• **INSTRUCTIONS TO FOLLOW**:
Total the lines of the entries below that hold the string "Mello", then write only that total.

[Dataset entries]
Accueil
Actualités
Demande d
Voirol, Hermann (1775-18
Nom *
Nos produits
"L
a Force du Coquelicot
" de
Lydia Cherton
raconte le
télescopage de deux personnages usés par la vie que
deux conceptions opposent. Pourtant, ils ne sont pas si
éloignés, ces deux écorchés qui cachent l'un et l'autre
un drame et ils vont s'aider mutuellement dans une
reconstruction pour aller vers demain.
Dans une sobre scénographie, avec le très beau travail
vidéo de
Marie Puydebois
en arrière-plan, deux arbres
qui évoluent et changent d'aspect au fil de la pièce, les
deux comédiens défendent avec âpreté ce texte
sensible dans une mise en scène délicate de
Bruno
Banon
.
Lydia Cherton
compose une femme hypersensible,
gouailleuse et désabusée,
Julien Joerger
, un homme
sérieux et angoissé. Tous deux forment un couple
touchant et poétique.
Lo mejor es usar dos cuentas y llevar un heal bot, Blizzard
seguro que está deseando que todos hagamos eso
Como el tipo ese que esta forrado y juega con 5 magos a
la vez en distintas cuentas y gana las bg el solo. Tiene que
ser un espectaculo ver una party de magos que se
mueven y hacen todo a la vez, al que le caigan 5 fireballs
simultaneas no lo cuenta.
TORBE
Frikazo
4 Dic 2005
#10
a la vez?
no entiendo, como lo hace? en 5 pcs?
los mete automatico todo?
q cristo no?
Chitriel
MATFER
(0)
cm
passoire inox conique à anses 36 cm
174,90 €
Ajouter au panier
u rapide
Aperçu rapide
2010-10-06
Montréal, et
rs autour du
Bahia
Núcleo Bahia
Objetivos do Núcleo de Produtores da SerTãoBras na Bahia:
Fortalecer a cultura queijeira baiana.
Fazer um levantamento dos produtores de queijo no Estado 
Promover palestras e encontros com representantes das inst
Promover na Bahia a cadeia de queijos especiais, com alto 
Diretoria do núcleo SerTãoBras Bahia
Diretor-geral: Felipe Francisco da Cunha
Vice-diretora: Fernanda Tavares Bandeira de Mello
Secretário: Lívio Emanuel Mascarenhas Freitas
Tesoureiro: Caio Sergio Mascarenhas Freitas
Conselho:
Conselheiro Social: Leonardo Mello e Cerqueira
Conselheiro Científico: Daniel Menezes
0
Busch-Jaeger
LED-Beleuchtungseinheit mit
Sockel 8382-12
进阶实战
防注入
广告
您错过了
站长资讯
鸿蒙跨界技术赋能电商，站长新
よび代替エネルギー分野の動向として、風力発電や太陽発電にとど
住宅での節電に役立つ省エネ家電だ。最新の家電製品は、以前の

• **RESULT OF THE EXERCISE**:
2